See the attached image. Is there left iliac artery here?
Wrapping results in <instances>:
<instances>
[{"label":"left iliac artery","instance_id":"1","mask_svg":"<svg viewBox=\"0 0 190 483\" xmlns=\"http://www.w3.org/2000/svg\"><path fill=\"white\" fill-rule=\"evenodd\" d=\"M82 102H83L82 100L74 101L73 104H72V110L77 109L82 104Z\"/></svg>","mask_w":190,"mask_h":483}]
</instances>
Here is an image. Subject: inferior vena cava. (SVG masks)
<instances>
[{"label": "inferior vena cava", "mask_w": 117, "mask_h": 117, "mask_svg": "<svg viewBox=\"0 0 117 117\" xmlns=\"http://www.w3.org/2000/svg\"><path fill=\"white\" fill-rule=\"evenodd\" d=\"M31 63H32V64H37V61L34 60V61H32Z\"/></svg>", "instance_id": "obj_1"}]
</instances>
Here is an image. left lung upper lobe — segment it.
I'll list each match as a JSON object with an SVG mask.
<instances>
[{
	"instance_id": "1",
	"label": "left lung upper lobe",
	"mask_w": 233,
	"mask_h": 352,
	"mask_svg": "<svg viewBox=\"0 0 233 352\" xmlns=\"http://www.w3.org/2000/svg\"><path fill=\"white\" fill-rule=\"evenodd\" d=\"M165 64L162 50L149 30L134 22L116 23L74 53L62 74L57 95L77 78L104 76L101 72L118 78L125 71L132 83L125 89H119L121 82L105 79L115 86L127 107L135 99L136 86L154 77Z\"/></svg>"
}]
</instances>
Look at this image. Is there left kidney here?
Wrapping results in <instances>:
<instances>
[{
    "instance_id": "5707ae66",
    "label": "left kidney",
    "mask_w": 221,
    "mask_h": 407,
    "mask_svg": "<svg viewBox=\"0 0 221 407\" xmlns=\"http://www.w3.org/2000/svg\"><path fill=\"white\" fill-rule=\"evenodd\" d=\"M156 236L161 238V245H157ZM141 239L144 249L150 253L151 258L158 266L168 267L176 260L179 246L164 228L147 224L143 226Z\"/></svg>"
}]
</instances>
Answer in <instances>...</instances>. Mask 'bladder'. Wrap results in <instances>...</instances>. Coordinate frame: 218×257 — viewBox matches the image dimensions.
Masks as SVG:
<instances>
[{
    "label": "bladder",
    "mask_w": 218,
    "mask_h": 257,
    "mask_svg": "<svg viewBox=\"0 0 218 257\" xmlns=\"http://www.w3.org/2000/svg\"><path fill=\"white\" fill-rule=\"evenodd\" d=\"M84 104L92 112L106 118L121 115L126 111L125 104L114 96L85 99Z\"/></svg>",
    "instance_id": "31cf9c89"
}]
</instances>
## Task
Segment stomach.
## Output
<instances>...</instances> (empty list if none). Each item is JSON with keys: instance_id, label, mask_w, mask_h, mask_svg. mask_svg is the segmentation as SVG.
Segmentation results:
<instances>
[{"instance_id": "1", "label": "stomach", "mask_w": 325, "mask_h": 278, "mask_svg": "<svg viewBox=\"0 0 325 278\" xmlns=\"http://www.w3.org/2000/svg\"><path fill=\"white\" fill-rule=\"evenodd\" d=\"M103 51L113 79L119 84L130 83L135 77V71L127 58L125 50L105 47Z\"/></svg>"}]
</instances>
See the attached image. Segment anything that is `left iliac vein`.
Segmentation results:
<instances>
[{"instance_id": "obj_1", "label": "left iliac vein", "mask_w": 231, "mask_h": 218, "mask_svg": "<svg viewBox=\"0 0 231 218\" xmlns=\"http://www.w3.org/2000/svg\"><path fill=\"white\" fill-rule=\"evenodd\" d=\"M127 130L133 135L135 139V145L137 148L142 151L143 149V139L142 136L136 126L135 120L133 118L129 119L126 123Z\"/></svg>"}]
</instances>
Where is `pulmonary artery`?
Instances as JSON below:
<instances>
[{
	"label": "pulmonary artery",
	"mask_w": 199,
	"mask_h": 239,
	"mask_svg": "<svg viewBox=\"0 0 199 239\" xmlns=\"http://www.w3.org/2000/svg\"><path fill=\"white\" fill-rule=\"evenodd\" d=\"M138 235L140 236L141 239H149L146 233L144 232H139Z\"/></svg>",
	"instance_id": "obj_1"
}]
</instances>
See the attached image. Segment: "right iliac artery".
+-------+
§ What you have to do
The expected response is the entire listing, repeated word for word.

§ Solution
See the attached image. Is there left iliac artery here?
Wrapping results in <instances>:
<instances>
[{"label":"left iliac artery","instance_id":"1","mask_svg":"<svg viewBox=\"0 0 190 483\" xmlns=\"http://www.w3.org/2000/svg\"><path fill=\"white\" fill-rule=\"evenodd\" d=\"M82 102H83L82 100L74 101L73 104H72V110L77 109L82 104Z\"/></svg>","mask_w":190,"mask_h":483}]
</instances>
Here is an image. Subject: inferior vena cava. (SVG masks)
<instances>
[{"label": "inferior vena cava", "mask_w": 117, "mask_h": 117, "mask_svg": "<svg viewBox=\"0 0 117 117\" xmlns=\"http://www.w3.org/2000/svg\"><path fill=\"white\" fill-rule=\"evenodd\" d=\"M31 63H32V64H37V61L34 60V61H32Z\"/></svg>", "instance_id": "obj_1"}]
</instances>
Here is an image. left lung upper lobe — segment it.
I'll list each match as a JSON object with an SVG mask.
<instances>
[{
	"instance_id": "1",
	"label": "left lung upper lobe",
	"mask_w": 233,
	"mask_h": 352,
	"mask_svg": "<svg viewBox=\"0 0 233 352\" xmlns=\"http://www.w3.org/2000/svg\"><path fill=\"white\" fill-rule=\"evenodd\" d=\"M165 64L162 50L149 30L134 22L116 23L74 53L62 74L57 95L77 78L104 76L101 72L118 78L125 71L132 83L125 89H119L121 82L105 79L115 86L127 107L135 99L136 86L154 77Z\"/></svg>"
}]
</instances>
Look at this image. Is there left kidney here?
Wrapping results in <instances>:
<instances>
[{
    "instance_id": "5707ae66",
    "label": "left kidney",
    "mask_w": 221,
    "mask_h": 407,
    "mask_svg": "<svg viewBox=\"0 0 221 407\" xmlns=\"http://www.w3.org/2000/svg\"><path fill=\"white\" fill-rule=\"evenodd\" d=\"M156 236L161 238V245H157ZM141 239L144 249L150 253L151 258L158 266L168 267L176 260L179 246L164 228L147 224L143 226Z\"/></svg>"
}]
</instances>
Answer in <instances>...</instances>. Mask 'bladder'. Wrap results in <instances>...</instances>. Coordinate frame: 218×257 — viewBox matches the image dimensions.
Masks as SVG:
<instances>
[{
    "label": "bladder",
    "mask_w": 218,
    "mask_h": 257,
    "mask_svg": "<svg viewBox=\"0 0 218 257\" xmlns=\"http://www.w3.org/2000/svg\"><path fill=\"white\" fill-rule=\"evenodd\" d=\"M84 104L92 112L106 118L121 115L126 111L125 104L114 96L85 99Z\"/></svg>",
    "instance_id": "31cf9c89"
}]
</instances>
## Task
Segment stomach.
## Output
<instances>...</instances> (empty list if none). Each item is JSON with keys: instance_id, label, mask_w, mask_h, mask_svg. mask_svg is the segmentation as SVG.
Segmentation results:
<instances>
[{"instance_id": "1", "label": "stomach", "mask_w": 325, "mask_h": 278, "mask_svg": "<svg viewBox=\"0 0 325 278\" xmlns=\"http://www.w3.org/2000/svg\"><path fill=\"white\" fill-rule=\"evenodd\" d=\"M103 51L113 79L119 84L130 83L135 77V71L127 58L125 50L105 47Z\"/></svg>"}]
</instances>
See the attached image. Segment anything that is `left iliac vein`.
Segmentation results:
<instances>
[{"instance_id": "obj_1", "label": "left iliac vein", "mask_w": 231, "mask_h": 218, "mask_svg": "<svg viewBox=\"0 0 231 218\" xmlns=\"http://www.w3.org/2000/svg\"><path fill=\"white\" fill-rule=\"evenodd\" d=\"M127 130L133 135L135 139V145L137 148L142 151L143 149V139L142 136L136 126L135 120L133 118L129 119L126 123Z\"/></svg>"}]
</instances>
Where is `pulmonary artery`?
Instances as JSON below:
<instances>
[{
	"label": "pulmonary artery",
	"mask_w": 199,
	"mask_h": 239,
	"mask_svg": "<svg viewBox=\"0 0 199 239\" xmlns=\"http://www.w3.org/2000/svg\"><path fill=\"white\" fill-rule=\"evenodd\" d=\"M138 235L140 236L141 239H149L146 233L144 232H139Z\"/></svg>",
	"instance_id": "obj_1"
}]
</instances>
See the attached image. Segment: "right iliac artery".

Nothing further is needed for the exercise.